Eaton Corp.'s advance pricing agreement, Coca-Cola Inc.'s closing agreement and Medtronic Plc's memorandum of understanding were all deals that the companies thought had locked in their transfer pricing. They were wrong. Each company has been embroiled in complex litigation in which the IRS has argued that the written agreements aren't binding.
Thomas Linguanti, a partner with Baker & McKenzie LLP in Chicago, said these cases gin up a sense of uncertainty, and not just for the taxpayers involved.
“At the end of the day we’re Monday morning quarterbacking,” Linguanti said. “There are a lot of things going on, very thoughtful professionals making decisions. But the ramifications are significant.”
Taxpayers are saying they feel “unmoored” by the realization that they can't depend on long-standing agreements with the IRS, Linguanti said, speaking June 8 at an international tax conference sponsored by Bloomberg BNA and Baker & McKenzie.
Linguanti represents Medtronic in its transfer pricing dispute with the IRS. A ruling in the case was issued June 9 (see related story).
The most striking example of the IRS walking away from an agreement is Coca-Cola's $9.4 billion transfer pricing dispute over the licensing of intangibles abroad. The IRS claims that Coca-Cola undercharged its foreign affiliates for the rights to its brand and other marketing intangibles, but the company says its approach is all set out in a closing agreement it worked out with the agency years earlier (24 Transfer Pricing Report 1083, 1/7/16).
Saul Mezei, a partner with Morgan, Lewis & Bockius LLP, said the fact that the agency rejected a long-standing closing agreement is particularly unsettling.
“The IRS did honor it for a really long time, through at least five successive audit cycles. And then the IRS decided suddenly that it wasn’t going to honor it anymore,” Mezei said.

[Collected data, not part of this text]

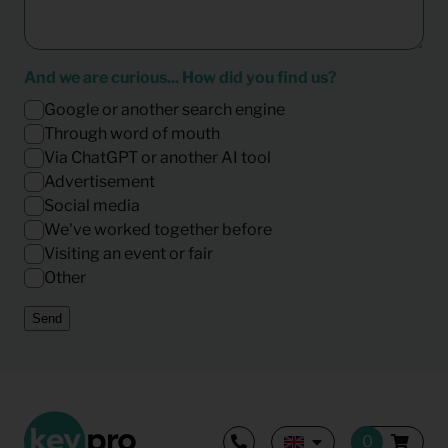
And we are curious... How did you find us?
Google or another search engine
Through word of mouth
Via ChatGPT or another AI tool
Advertisement
Social media
We've worked together before
Visiting an event or fair
Other
Send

Why the IRS made the decision to walk away from the closing agreement isn't clear. The agency has designated the case for litigation—bypassing the administrative appeals process—a move that suggests the IRS sees the dispute as an opportunity to reset current case law (24 Transfer Pricing Report 1382, 3/17/16).
But according to Mezei, the decision to take the case to court “has an ad hoc feel.”
“You'd like to think there is some grand scheme here, but with the agency reorganizing it seems every five minutes, it is hard to see that there is any coordination. It seems driven by individuals, by bad relationships, sometimes, and that's particularly troubling,” he said.
Drew Crousore, partner with Baker & McKenzie in Palo Alto, said the new environment of uncertainty creates a bad working relationship for practitioners and their clients, particularly when the IRS decides to rethink an agreement it signed off on earlier.
“For a tax professional or an adviser to have to go back a year or two later and say by the way, you know all that work we did three years ago and we reached that resolution? It’s for nothing. That’s not a career enhancing conversation.”
Holly McClellan, director of global transfer pricing with General Electric Co., jumped in: “Or even to have to explain up front that something could go wrong.”
After working to persuade a company to go ahead with an agreement with the IRS, she said, “you don’t want the next breath to be ‘you know, sometimes they walk away from this stuff.' But it would be irresponsible if you did not inform people that this is what could happen.”
And when it happens, Crousore said, “the dynamics of the relationship between the IRS and the taxpayer change drastically.”
The ill will created by such situations is ultimately counterproductive for the IRS, Crousore suggested, because taxpayers will be less inclined to work out administrative agreements. Instead, they will be more inclined to wait out the audit and head straight to court, where they know they can get a final judgment.
“The impact on non-docketed cases is a longer march to controversy or litigation than what you would have seen 10 years ago or five years ago,” he said.